## Assignment
Check every line of the entries below for "series", and copy the lines that have it.

** Data provided follows **

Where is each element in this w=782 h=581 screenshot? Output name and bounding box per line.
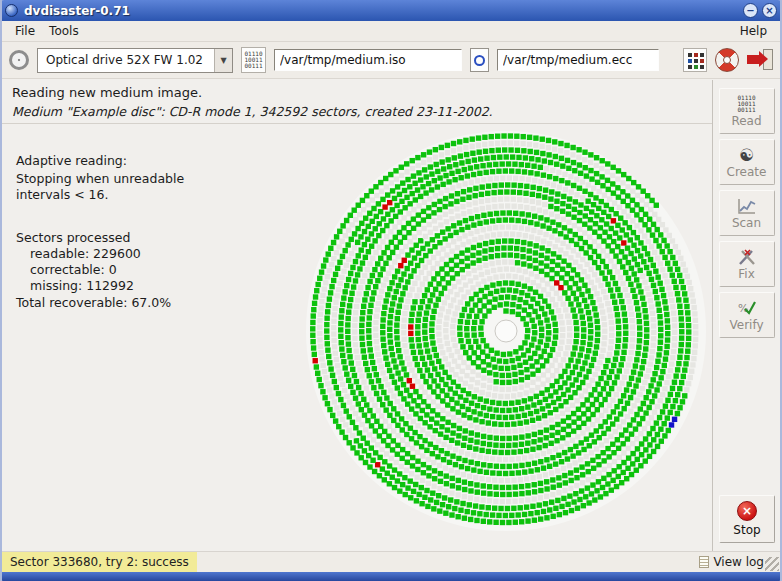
- scan-label: Scan: [732, 216, 761, 230]
- help-lifebelt-button[interactable]: [715, 48, 739, 72]
- toolbar: Optical drive 52X FW 1.02 ▼ 01110 10011 …: [2, 42, 780, 79]
- drive-select[interactable]: Optical drive 52X FW 1.02 ▼: [37, 48, 233, 73]
- titlebar[interactable]: dvdisaster-0.71 − ×: [0, 0, 782, 21]
- medium-info: Medium "Example disc": CD-R mode 1, 3425…: [12, 104, 702, 119]
- statusbar: Sector 333680, try 2: success View log: [2, 551, 780, 572]
- menubar: File Tools Help: [2, 21, 780, 42]
- verify-label: Verify: [729, 318, 763, 332]
- readable-value: readable: 229600: [30, 246, 141, 262]
- binary-icon: 01110 10011 00111: [737, 95, 755, 113]
- view-log-label: View log: [713, 555, 764, 569]
- total-recoverable-value: Total recoverable: 67.0%: [16, 295, 171, 311]
- main-area: Adaptive reading: Stopping when unreadab…: [2, 125, 712, 551]
- adaptive-reading-label: Adaptive reading:: [16, 153, 127, 169]
- menu-tools[interactable]: Tools: [42, 22, 86, 40]
- menu-file[interactable]: File: [8, 22, 42, 40]
- ecc-file-icon: [470, 48, 489, 72]
- stop-label: Stop: [733, 523, 760, 537]
- missing-value: missing: 112992: [30, 278, 134, 294]
- stop-button[interactable]: × Stop: [719, 495, 775, 543]
- image-file-input[interactable]: [274, 49, 462, 71]
- verify-check-icon: %: [737, 299, 757, 317]
- log-icon: [699, 556, 709, 568]
- drive-select-value: Optical drive 52X FW 1.02: [38, 49, 214, 72]
- menu-help[interactable]: Help: [733, 22, 774, 40]
- action-sidebar: 01110 10011 00111 Read ☯ Create Scan: [712, 80, 780, 551]
- exit-arrow-icon: [747, 55, 759, 64]
- ecc-pen-icon: [474, 55, 485, 66]
- read-label: Read: [731, 114, 761, 128]
- stop-icon: ×: [737, 501, 757, 521]
- chevron-down-icon[interactable]: ▼: [214, 49, 232, 72]
- digits-grid-icon: [688, 53, 692, 57]
- sectors-processed-label: Sectors processed: [16, 230, 130, 246]
- scan-button[interactable]: Scan: [719, 190, 775, 236]
- sector-spiral: [300, 125, 712, 537]
- create-button[interactable]: ☯ Create: [719, 139, 775, 185]
- binary-row: 00111: [244, 63, 262, 69]
- create-label: Create: [727, 165, 767, 179]
- yin-yang-icon: ☯: [739, 146, 754, 164]
- tools-icon: [737, 248, 757, 266]
- status-message: Sector 333680, try 2: success: [2, 552, 197, 572]
- read-button[interactable]: 01110 10011 00111 Read: [719, 88, 775, 134]
- close-button[interactable]: ×: [762, 3, 777, 18]
- correctable-value: correctable: 0: [30, 262, 117, 278]
- resize-grip[interactable]: [765, 557, 779, 571]
- fix-label: Fix: [738, 267, 754, 281]
- chart-icon: [737, 197, 757, 215]
- drive-icon: [9, 50, 29, 70]
- stopping-line2: intervals < 16.: [16, 187, 108, 203]
- page-title: Reading new medium image.: [12, 85, 702, 100]
- minimize-button[interactable]: −: [743, 3, 758, 18]
- fix-button[interactable]: Fix: [719, 241, 775, 287]
- svg-text:%: %: [738, 302, 748, 315]
- image-file-icon: 01110 10011 00111: [241, 47, 266, 73]
- window: dvdisaster-0.71 − × File Tools Help Opti…: [0, 0, 782, 581]
- status-header: Reading new medium image. Medium "Exampl…: [2, 80, 712, 124]
- ecc-file-input[interactable]: [497, 49, 659, 71]
- lifebelt-icon: [723, 56, 731, 64]
- quit-button[interactable]: [747, 48, 773, 72]
- binary-row: 00111: [737, 107, 755, 113]
- window-frame-bottom: [0, 572, 782, 581]
- window-title: dvdisaster-0.71: [24, 4, 130, 18]
- preferences-button[interactable]: [683, 48, 707, 72]
- verify-button[interactable]: % Verify: [719, 292, 775, 338]
- stopping-line1: Stopping when unreadable: [16, 171, 184, 187]
- app-icon: [5, 4, 18, 17]
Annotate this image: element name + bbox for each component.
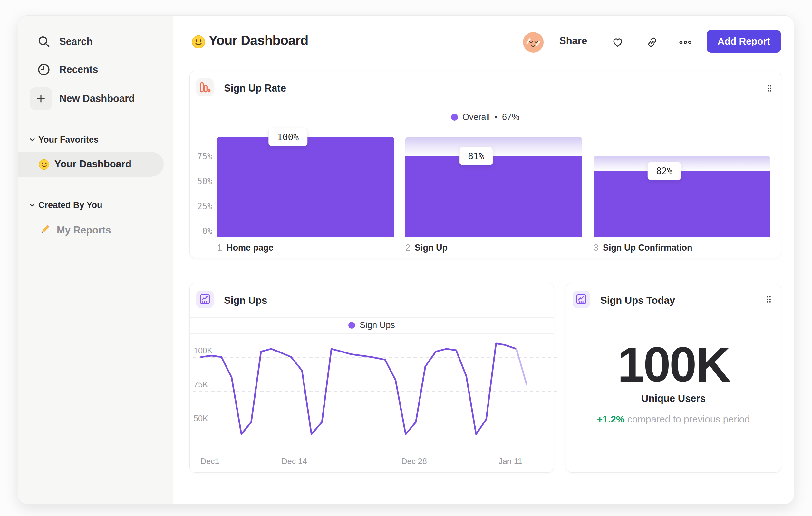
sidebar-section-created-by-you[interactable]: Created By You xyxy=(18,197,173,213)
funnel-value-tooltip: 100% xyxy=(268,128,308,146)
funnel-step-label: 2 Sign Up xyxy=(405,243,447,253)
sidebar-item-label: Recents xyxy=(59,64,98,76)
funnel-bar-fill xyxy=(405,156,582,237)
y-axis-tick: 75% xyxy=(196,152,212,161)
kpi-delta: +1.2% compared to previous period xyxy=(566,414,781,425)
app-window: Search Recents New Dashboard xyxy=(18,16,794,505)
sidebar-item-label: My Reports xyxy=(57,224,111,236)
smiley-emoji-icon xyxy=(192,35,205,50)
chevron-down-icon xyxy=(30,202,35,208)
page-title: Your Dashboard xyxy=(209,33,308,48)
sidebar-item-label: New Dashboard xyxy=(59,93,135,105)
drag-handle-icon[interactable] xyxy=(763,293,774,306)
legend-dot xyxy=(348,322,355,329)
plus-icon xyxy=(29,87,53,110)
funnel-value-tooltip: 82% xyxy=(647,162,681,180)
line-chart-icon xyxy=(196,291,214,308)
kpi-delta-note: compared to previous period xyxy=(627,414,750,425)
funnel-legend: Overall • 67% xyxy=(190,111,781,123)
more-options-icon[interactable] xyxy=(678,35,692,49)
x-axis-tick: Jan 11 xyxy=(498,457,522,466)
drag-handle-icon[interactable] xyxy=(764,82,775,95)
step-index: 2 xyxy=(405,243,410,253)
funnel-bar-previous-level xyxy=(405,137,582,156)
clock-icon xyxy=(32,58,55,81)
sidebar-section-your-favorites[interactable]: Your Favorites xyxy=(18,132,173,148)
funnel-plot-area: 100% 81% 82% xyxy=(212,137,776,237)
step-name: Home page xyxy=(227,243,273,253)
signup-rate-card: Sign Up Rate Overall • 67% 75% 50% 25% 0… xyxy=(190,71,781,258)
y-axis-tick: 0% xyxy=(196,226,212,236)
funnel-bar-fill xyxy=(217,137,394,237)
funnel-bar-fill xyxy=(593,171,771,237)
chevron-down-icon xyxy=(30,137,35,142)
card-title: Sign Ups Today xyxy=(600,295,675,306)
funnel-bar-home-page[interactable]: 100% xyxy=(217,137,394,237)
smiley-emoji-icon xyxy=(39,159,50,171)
signups-line-series xyxy=(200,338,551,449)
funnel-bar-sign-up-confirmation[interactable]: 82% xyxy=(593,137,771,237)
sidebar-item-search[interactable]: Search xyxy=(18,30,173,53)
legend-series-label: Sign Ups xyxy=(359,320,395,330)
sidebar-item-my-reports[interactable]: My Reports xyxy=(18,219,164,241)
card-title: Sign Ups xyxy=(224,295,267,306)
line-plot-area[interactable]: 100K 75K 50K Dec1 Dec 14 Dec 28 Jan 11 xyxy=(200,338,551,449)
legend-separator: • xyxy=(495,112,497,122)
sidebar: Search Recents New Dashboard xyxy=(18,16,173,505)
sidebar-item-recents[interactable]: Recents xyxy=(18,58,173,81)
funnel-chart-icon xyxy=(196,78,214,96)
favorite-heart-icon[interactable] xyxy=(611,35,625,49)
step-name: Sign Up Confirmation xyxy=(603,243,692,253)
x-axis-tick: Dec1 xyxy=(200,457,219,466)
funnel-value-tooltip: 81% xyxy=(459,147,493,165)
copy-link-icon[interactable] xyxy=(645,35,659,49)
legend-dot xyxy=(451,114,458,120)
share-button[interactable]: Share xyxy=(559,35,587,47)
x-axis-tick: Dec 14 xyxy=(282,457,307,466)
line-legend: Sign Ups xyxy=(190,317,554,334)
signups-today-card: Sign Ups Today 100K Unique Users +1.2% c… xyxy=(566,283,781,473)
y-axis-tick: 25% xyxy=(196,201,212,211)
sidebar-section-title: Your Favorites xyxy=(38,135,98,145)
step-index: 1 xyxy=(217,243,222,253)
legend-value: 67% xyxy=(502,112,519,122)
funnel-bar-previous-level xyxy=(593,156,771,171)
signups-card: Sign Ups Sign Ups 100K 75K 50K Dec1 Dec … xyxy=(190,283,554,473)
funnel-step-label: 1 Home page xyxy=(217,243,273,253)
user-avatar[interactable] xyxy=(523,32,544,53)
x-axis-tick: Dec 28 xyxy=(401,457,427,466)
y-axis-tick: 50% xyxy=(196,176,212,186)
sidebar-item-your-dashboard[interactable]: Your Dashboard xyxy=(18,152,164,177)
line-chart-icon xyxy=(573,291,590,308)
search-icon xyxy=(32,30,55,53)
sidebar-section-title: Created By You xyxy=(38,200,103,210)
kpi-metric-label: Unique Users xyxy=(566,393,781,404)
kpi-delta-value: +1.2% xyxy=(597,414,625,425)
kpi-value: 100K xyxy=(566,338,781,390)
pencil-emoji-icon xyxy=(39,224,51,237)
step-name: Sign Up xyxy=(415,243,447,253)
sidebar-item-new-dashboard[interactable]: New Dashboard xyxy=(18,87,173,110)
legend-series-label: Overall xyxy=(462,112,490,122)
sidebar-item-label: Your Dashboard xyxy=(54,158,132,170)
step-index: 3 xyxy=(593,243,598,253)
add-report-button[interactable]: Add Report xyxy=(707,30,781,53)
card-title: Sign Up Rate xyxy=(224,83,286,94)
funnel-step-label: 3 Sign Up Confirmation xyxy=(593,243,692,253)
funnel-bar-sign-up[interactable]: 81% xyxy=(405,137,582,237)
sidebar-item-label: Search xyxy=(59,36,92,47)
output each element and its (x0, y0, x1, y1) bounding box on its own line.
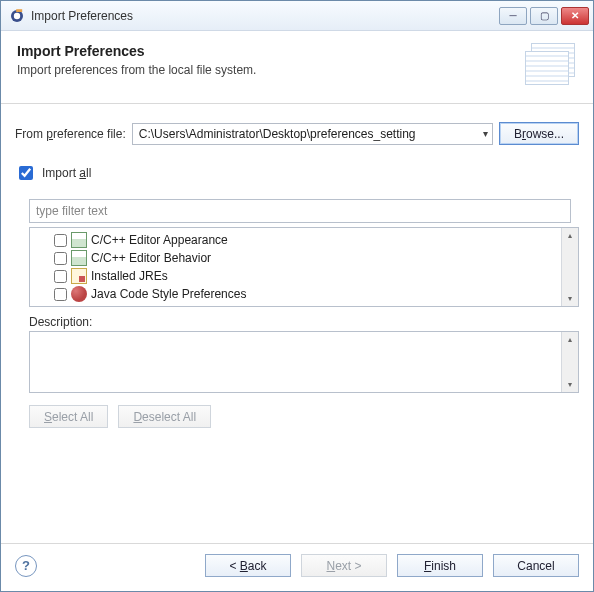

** End of Data provided **

## Response to the task
signups-line-series xyxy=(200,338,551,449)
legend-series-label: Sign Ups xyxy=(359,320,395,330)
legend-series-label: Overall xyxy=(462,112,490,122)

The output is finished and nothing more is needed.